Олари пожал плечами.
— Это дела богов, — сказал он. — А поскольку они за это отвечают, что тут могу поделать я? Кроме того, случается, что времена улучшаются. Так всегда было. Этому учит история. Да и не все так плохо, как ты говоришь. Смертность уменьшилась. Нет массового голодания. И в общем, большая часть населения живет в достатке. Из других краев тоже поступают хорошие новости. К тому же что ты скажешь об Ирадже Протарусе? Он же наш ровесник. А посмотри, как стремится изменить положение вещей в Эсмире к лучшему.
— Я бы не назвал войны и набеги на жителей других королевств изменениями к лучшему, — сказал Сафар.
Олари посмотрел на него озадаченно.
— Я думал, что вы были друзьями.
— Мы и есть, — сказал Сафар. — Впрочем, вернее, были. Но это не означает, что я во всем с ним согласен.
Олари хмыкнул.
— Кажется, и я и Протарус получили от тебя одно и то же, — сказал он. — Ты даешь нам дружбу, но отказываешься участвовать в наших делах.

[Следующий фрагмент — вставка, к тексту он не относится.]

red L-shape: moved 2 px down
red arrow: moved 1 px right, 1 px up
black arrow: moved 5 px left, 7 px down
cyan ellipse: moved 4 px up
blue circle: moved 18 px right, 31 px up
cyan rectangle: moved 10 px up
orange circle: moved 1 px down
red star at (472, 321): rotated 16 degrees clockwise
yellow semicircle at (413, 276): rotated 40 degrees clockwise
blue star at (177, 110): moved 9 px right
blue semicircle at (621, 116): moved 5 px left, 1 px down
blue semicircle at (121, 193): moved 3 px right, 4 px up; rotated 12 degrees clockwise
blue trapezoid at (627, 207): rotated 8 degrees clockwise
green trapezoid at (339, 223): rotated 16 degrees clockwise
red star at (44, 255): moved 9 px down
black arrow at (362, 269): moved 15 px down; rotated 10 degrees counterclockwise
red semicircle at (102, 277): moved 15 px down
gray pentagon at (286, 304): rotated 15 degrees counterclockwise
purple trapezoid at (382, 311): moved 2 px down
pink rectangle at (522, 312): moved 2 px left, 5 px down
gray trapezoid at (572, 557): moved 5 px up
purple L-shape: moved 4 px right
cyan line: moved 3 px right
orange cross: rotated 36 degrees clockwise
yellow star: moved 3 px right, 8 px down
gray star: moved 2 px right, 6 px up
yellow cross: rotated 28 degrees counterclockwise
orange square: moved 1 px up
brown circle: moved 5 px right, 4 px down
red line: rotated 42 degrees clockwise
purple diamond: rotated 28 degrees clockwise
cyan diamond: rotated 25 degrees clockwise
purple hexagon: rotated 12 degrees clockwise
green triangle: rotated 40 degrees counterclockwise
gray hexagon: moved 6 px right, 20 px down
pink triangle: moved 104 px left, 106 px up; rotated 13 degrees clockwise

— Может быть, ты и прав, — сказал Сафар. — Но я никогда не испытывал удовольствия от смуты. И политика никогда меня не интересовала. Только наука и история магии.
— Надеюсь, рано или поздно ты обратишь свой интерес к реальной пользе, — сказал Олари. — Например, чтобы помогать людям. Улучшать их жизнь, учить с помощью твоего искусства.
— Признаюсь, я думал об этом, — сказал Сафар.
— Так вот о чем ты мечтаешь, — сказал Олари.
— Похоже, да, — сказал Сафар.
— Тогда почему же ты сторонишься моих дел и дел Протаруса? А ведь мы все одного возраста. Имеем схожие идеалы. Неужели ты не видишь, что сейчас время перемен? Громадных перемен. Мы слишком долго жили под пятой стариков.
Сафар мог бы сказать, что тоже размышляет о переменах. Только о переменах гораздо большего масштаба, нежели эти двое, мечтающие стать королями.
Но вместо этого он сказал:
— Оставь мне мои иллюзии, Олари. Я уверен, что вы с Ираджем скоро докажете, что я оказался глупым слепцом. Но я надеюсь, что, когда это время придет, вы меня простите.
— Ты уже прощен, мой друг, — сказал Олари. — И когда придет то время, ты будешь знать, какой путь выбрать.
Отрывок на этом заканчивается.